» **Task requirements**: Print the records below exactly, omitting all pictures.

(Stored data entries)

--------

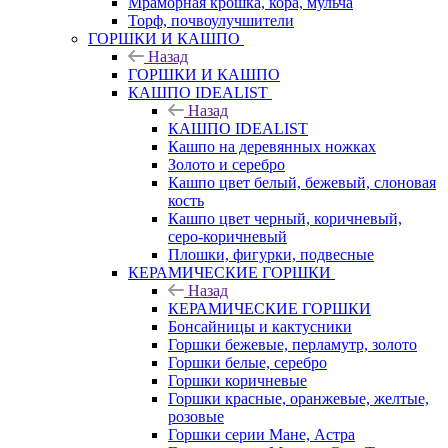
Мраморная крошка, кора, мульча
Торф, почвоулучшители
ГОРШКИ И КАШПО
Назад
ГОРШКИ И КАШПО
КАШПО IDEALIST
Назад
КАШПО IDEALIST
Кашпо на деревянных ножках
Золото и серебро
Кашпо цвет белый, бежевый, слоновая
кость
Кашпо цвет черный, коричневый,
серо-коричневый
Плошки, фигурки, подвесные
КЕРАМИЧЕСКИЕ ГОРШКИ
Назад
КЕРАМИЧЕСКИЕ ГОРШКИ
Бонсайницы и кактусники
Горшки бежевые, перламутр, золото
Горшки белые, серебро
Горшки коричневые
Горшки красные, оранжевые, желтые,
розовые
Горшки серии Мане, Астра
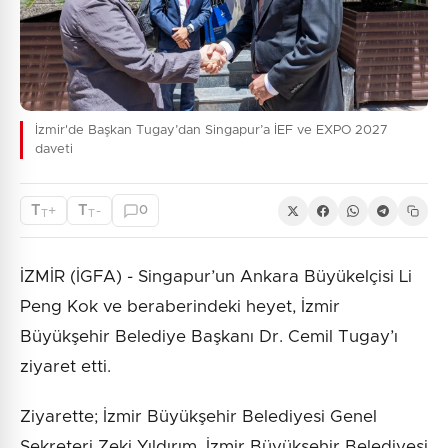
İzmir'de Başkan Tugay’dan Singapur’a İEF ve EXPO 2027
daveti
T
T
+
-
0
T
T
İZMİR (İGFA) - Singapur’un Ankara Büyükelçisi Li
Peng Kok ve beraberindeki heyet, İzmir
Büyükşehir Belediye Başkanı Dr. Cemil Tugay’ı
ziyaret etti.
Ziyarette; İzmir Büyükşehir Belediyesi Genel
Sekreteri Zeki Yıldırım, İzmir Büyükşehir Belediyesi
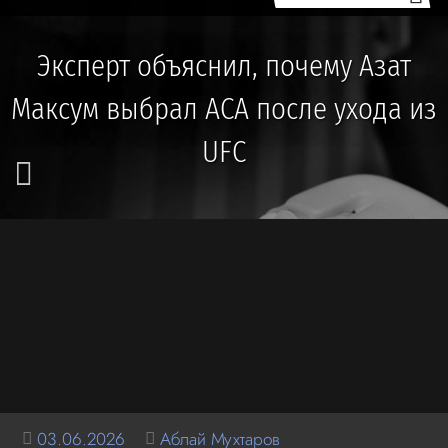
Эксперт объяснил, почему Азат
Максум выбрал ACA после ухода из
UFC
03.06.2026
Аблай Мухтаров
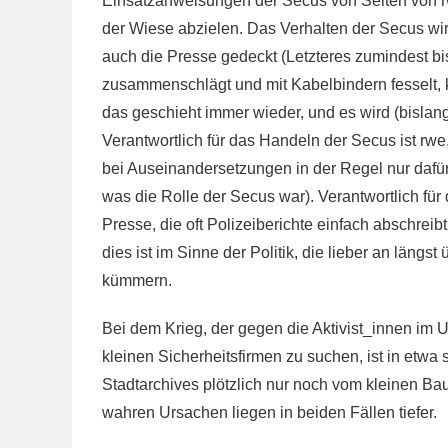
Einsatzanweisungen der Secus von Seiten von rw
der Wiese abzielen. Das Verhalten der Secus wird
auch die Presse gedeckt (Letzteres zumindest b
zusammenschlägt und mit Kabelbindern fesselt, 
das geschieht immer wieder, und es wird (bislan
Verantwortlich für das Handeln der Secus ist rwe,
bei Auseinandersetzungen in der Regel nur dafür 
was die Rolle der Secus war). Verantwortlich für 
Presse, die oft Polizeiberichte einfach abschreib
dies ist im Sinne der Politik, die lieber an längst 
kümmern.
Bei dem Krieg, der gegen die Aktivist_innen im U
kleinen Sicherheitsfirmen zu suchen, ist in etwa
Stadtarchives plötzlich nur noch vom kleinen Ba
wahren Ursachen liegen in beiden Fällen tiefer.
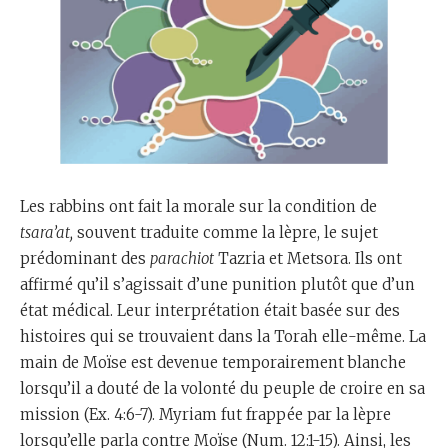
Les rabbins ont fait la morale sur la condition de
tsara’at,
souvent traduite comme la lèpre, le sujet
prédominant des
parachiot
Tazria et Metsora. Ils ont
affirmé qu’il s’agissait d’une punition plutôt que d’un
état médical. Leur interprétation était basée sur des
histoires qui se trouvaient dans la Torah elle-même. La
main de Moïse est devenue temporairement blanche
lorsqu’il a douté de la volonté du peuple de croire en sa
mission (Ex. 4:6-7). Myriam fut frappée par la lèpre
lorsqu’elle parla contre Moïse (Num. 12:1-15). Ainsi, les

--------

» **Answer section**:
Мраморная крошка, кора, мульча
Торф, почвоулучшители
ГОРШКИ И КАШПО
Назад
ГОРШКИ И КАШПО
КАШПО IDEALIST
Назад
КАШПО IDEALIST
Кашпо на деревянных ножках
Золото и серебро
Кашпо цвет белый, бежевый, слоновая
кость
Кашпо цвет черный, коричневый,
серо-коричневый
Плошки, фигурки, подвесные
КЕРАМИЧЕСКИЕ ГОРШКИ
Назад
КЕРАМИЧЕСКИЕ ГОРШКИ
Бонсайницы и кактусники
Горшки бежевые, перламутр, золото
Горшки белые, серебро
Горшки коричневые
Горшки красные, оранжевые, желтые,
розовые
Горшки серии Мане, Астра
İzmir'de Başkan Tugay’dan Singapur’a İEF ve EXPO 2027
daveti
T
T
+
-
0
T
T
İZMİR (İGFA) - Singapur’un Ankara Büyükelçisi Li
Peng Kok ve beraberindeki heyet, İzmir
Büyükşehir Belediye Başkanı Dr. Cemil Tugay’ı
ziyaret etti.
Ziyarette; İzmir Büyükşehir Belediyesi Genel
Sekreteri Zeki Yıldırım, İzmir Büyükşehir Belediyesi
Эксперт объяснил, почему Азат
Максум выбрал ACA после ухода из
UFC
03.06.2026
Аблай Мухтаров
Einsatzanweisungen der Secus von Seiten von rw
der Wiese abzielen. Das Verhalten der Secus wird
auch die Presse gedeckt (Letzteres zumindest b
zusammenschlägt und mit Kabelbindern fesselt, 
das geschieht immer wieder, und es wird (bislan
Verantwortlich für das Handeln der Secus ist rwe,
bei Auseinandersetzungen in der Regel nur dafür 
was die Rolle der Secus war). Verantwortlich für 
Presse, die oft Polizeiberichte einfach abschreib
dies ist im Sinne der Politik, die lieber an längst 
kümmern.
Bei dem Krieg, der gegen die Aktivist_innen im U
kleinen Sicherheitsfirmen zu suchen, ist in etwa
Stadtarchives plötzlich nur noch vom kleinen Ba
wahren Ursachen liegen in beiden Fällen tiefer.
Les rabbins ont fait la morale sur la condition de
tsara’at,
souvent traduite comme la lèpre, le sujet
prédominant des
parachiot
Tazria et Metsora. Ils ont
affirmé qu’il s’agissait d’une punition plutôt que d’un
état médical. Leur interprétation était basée sur des
histoires qui se trouvaient dans la Torah elle-même. La
main de Moïse est devenue temporairement blanche
lorsqu’il a douté de la volonté du peuple de croire en sa
mission (Ex. 4:6-7). Myriam fut frappée par la lèpre
lorsqu’elle parla contre Moïse (Num. 12:1-15). Ainsi, les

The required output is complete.